She paused almost long enough for me to give a wrong answer, then added helpfully, “Because they are illegal in this country.”
An Uzbekistan customs official, she was rummaging through my wash-bag at the time of the question, her hand turning over its contents and delighting in the feel of a foil sheet containing pills. The last time I checked the small-print listing the side-effects of Paracetamols, however, there was no suggestion they might incidentally act as a fix for insanity.
Just as odd as the question demanded of me was the fact that this customs search was being made not on the entry to Uzbekistan, but on the exit. You’d have thought that if I was mad they’d be glad to get rid of me. But five days in Uzbekistan had been more than enough to learn that, though the Soviets have gone, Soviet-style authoritarianism lives on. This country’s government represses political opposition and exercises its authority with uniform-wearing, camera-spying, gun-toting zealousness.
Progress along main roads in Uzbekistan is obstructed every couple of hours, sometimes more often, by lowered barriers and police checkpoints. At the smaller of these, operated from modest sentries’ boxes, policemen merely looked at us, curious about our seven vehicles’ foreign number plates, before waving us on. At the larger checkpoints, whose buildings shade beneath vaulted concrete roofs similar in appearance to motorway tollbooths, officials demanded to see passports and vehicle documents and questioned where we were going and why. The expedition’s unflappable Russian/Uzbek-speaker, Arthur Sebazungu (a German national whose mother is from Russia and father from Rwanda), smoothed the way with officials by explaining the purpose of our journey and its unlikely destination.
At one check, entering a mountain pass close to the Kyrgyzstan border and patrolled by the army, a policeman already had on his desk a document listing our seven vehicles’ registration numbers, our names, and our passport numbers. The State knew where we had been and where we were supposed to be going. We were watched from a few yards away by a group of baby-faced soldiers in camouflage uniforms with Kalashnikovs strapped diagonally across their chests. The only audible response from one, when we issued a friendly greeting, was the hard metallic click of his gun being cocked.
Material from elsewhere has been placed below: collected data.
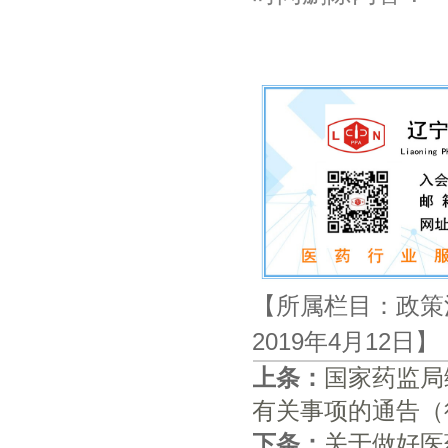
【所属栏目：政策
2019年4月12日
上条：
国家药监局
有关事项的通告（
下条：
关于做好医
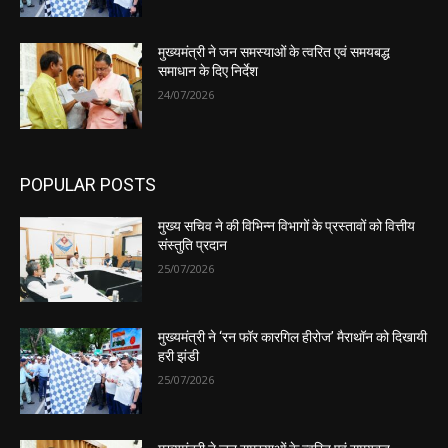
मुख्यमंत्री ने जन समस्याओं के त्वरित एवं समयबद्ध
समाधान के दिए निर्देश
24/07/2026
POPULAR POSTS
मुख्य सचिव ने की विभिन्न विभागों के प्रस्तावों को वित्तीय
संस्तुति प्रदान
25/07/2026
मुख्यमंत्री ने ‘रन फॉर कारगिल हीरोज’ मैराथॉन को दिखायी
हरी झंडी
25/07/2026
At another check, on the outskirts of Uzbekistan’s capital city Tashkent, we were instructed to switch-off engines and stand by our vehicles while our documents were taken away from us. A policeman wearing a bullet-proof vest and carrying an automatic weapon hovered behind us, accompanied by a solid ox of a man in black trousers, black T-shirt and black shades hiding the work of his eyes. This is a country with a busy Secret Service.
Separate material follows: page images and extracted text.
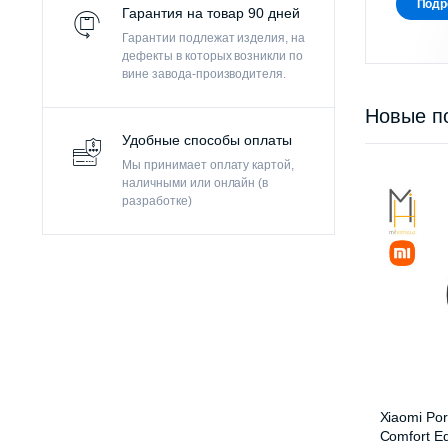
Подр
Гарантия на товар 90 дней
Гарантии подлежат изделия, на
дефекты в которых возникли по
вине завода-производителя.
Новые п
Удобные способы оплаты
Мы принимает оплату картой,
наличными или онлайн (в
разработке)
Xiaomi Por
Comfort Ed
The people in Uzbekistan not dressed in uniforms couldn’t be more different. Everywhere we met Uzbeks – at the roadsides, in a big fruit and vegetable market, in a silk factory, in small shops, in the labyrinthine streets of the walled cities of Khiva and Bukhara on the old Silk Road – they were warm and friendly and eager to talk.
To be fair to the customs official who had questioned my mental state, it quickly became apparent that she asked daftly offensive questions only because she had to, not because she believed in their worth. When she demanded to look at photographic images stored on mobile phones and laptops, a request anyone from a western democracy would rightly consider an unacceptable intrusion of privacy, what she was really searching for was a more complete personal picture of the western way of life. As the members of our expedition team passed one-by-one through this customs exit post, we revealed pictures of the sort of homes and cars and holiday destinations that people in this part of the world can only dream of.
When finally permitted to leave Uzbekistan, I carried with me in my head through customs two lasting impressions: the charming Arabic character of the ancient walled cities of Khiva and Bukhara, and the fact that authoritarian regimes operating in the interests of the people in government, and not the people they govern, tarnish their nations with a reputation for hostility that their people don’t deserve.